* Exercise prompt *
Only the lines from the one that contains "Bupleuri Radix" through the final line of the entries should be repeated, exactly as written.

=== Supplied material ===

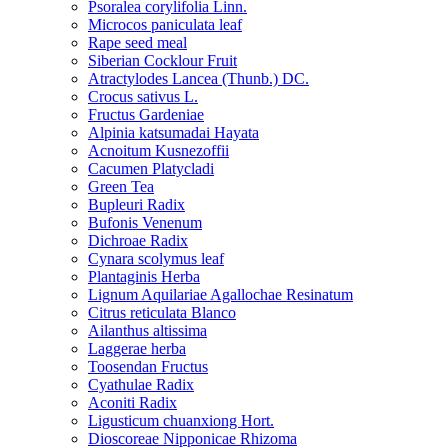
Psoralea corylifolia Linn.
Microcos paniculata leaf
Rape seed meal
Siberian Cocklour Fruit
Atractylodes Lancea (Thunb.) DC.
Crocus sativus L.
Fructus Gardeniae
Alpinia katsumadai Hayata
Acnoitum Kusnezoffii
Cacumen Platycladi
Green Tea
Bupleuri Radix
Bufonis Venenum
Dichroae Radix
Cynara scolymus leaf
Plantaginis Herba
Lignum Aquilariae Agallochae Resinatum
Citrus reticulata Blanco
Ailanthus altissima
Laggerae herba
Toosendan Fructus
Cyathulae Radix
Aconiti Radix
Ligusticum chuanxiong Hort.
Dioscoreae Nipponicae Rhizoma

===

* Response *
Bupleuri Radix
Bufonis Venenum
Dichroae Radix
Cynara scolymus leaf
Plantaginis Herba
Lignum Aquilariae Agallochae Resinatum
Citrus reticulata Blanco
Ailanthus altissima
Laggerae herba
Toosendan Fructus
Cyathulae Radix
Aconiti Radix
Ligusticum chuanxiong Hort.
Dioscoreae Nipponicae Rhizoma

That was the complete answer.